[Material for this exercise Boundary: Start]

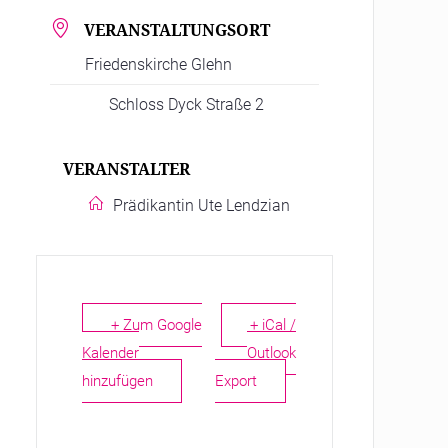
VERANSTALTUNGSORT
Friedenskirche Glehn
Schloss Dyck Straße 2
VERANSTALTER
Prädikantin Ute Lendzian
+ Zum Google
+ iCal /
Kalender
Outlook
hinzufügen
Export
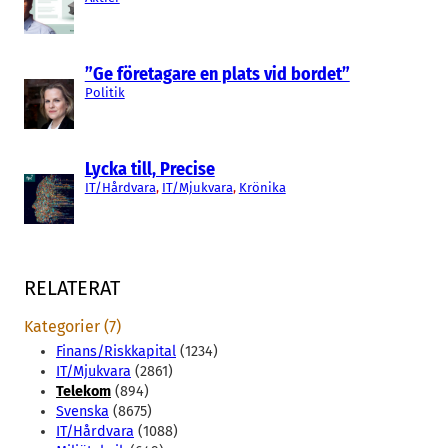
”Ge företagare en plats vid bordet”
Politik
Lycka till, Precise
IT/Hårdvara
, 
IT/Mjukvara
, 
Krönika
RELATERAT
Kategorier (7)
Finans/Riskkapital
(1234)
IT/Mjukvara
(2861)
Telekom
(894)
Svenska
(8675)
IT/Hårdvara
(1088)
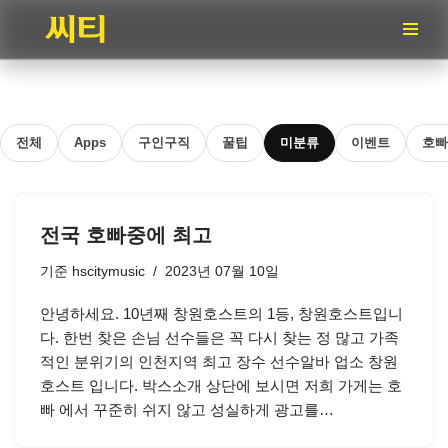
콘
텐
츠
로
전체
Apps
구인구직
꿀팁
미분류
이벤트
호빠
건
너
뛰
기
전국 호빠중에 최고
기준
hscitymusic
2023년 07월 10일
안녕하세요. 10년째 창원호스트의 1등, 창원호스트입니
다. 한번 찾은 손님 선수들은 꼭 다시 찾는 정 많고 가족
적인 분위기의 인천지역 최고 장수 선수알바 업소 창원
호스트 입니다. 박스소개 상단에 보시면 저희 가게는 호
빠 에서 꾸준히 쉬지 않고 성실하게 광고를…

[Material for this exercise Boundary: End]

» **Work task**
Give again only the lines of the material above that run from the one with "2023년 07월 10일" through the end, both included, exactly as they appear.

» **Written reply**
2023년 07월 10일
안녕하세요. 10년째 창원호스트의 1등, 창원호스트입니
다. 한번 찾은 손님 선수들은 꼭 다시 찾는 정 많고 가족
적인 분위기의 인천지역 최고 장수 선수알바 업소 창원
호스트 입니다. 박스소개 상단에 보시면 저희 가게는 호
빠 에서 꾸준히 쉬지 않고 성실하게 광고를…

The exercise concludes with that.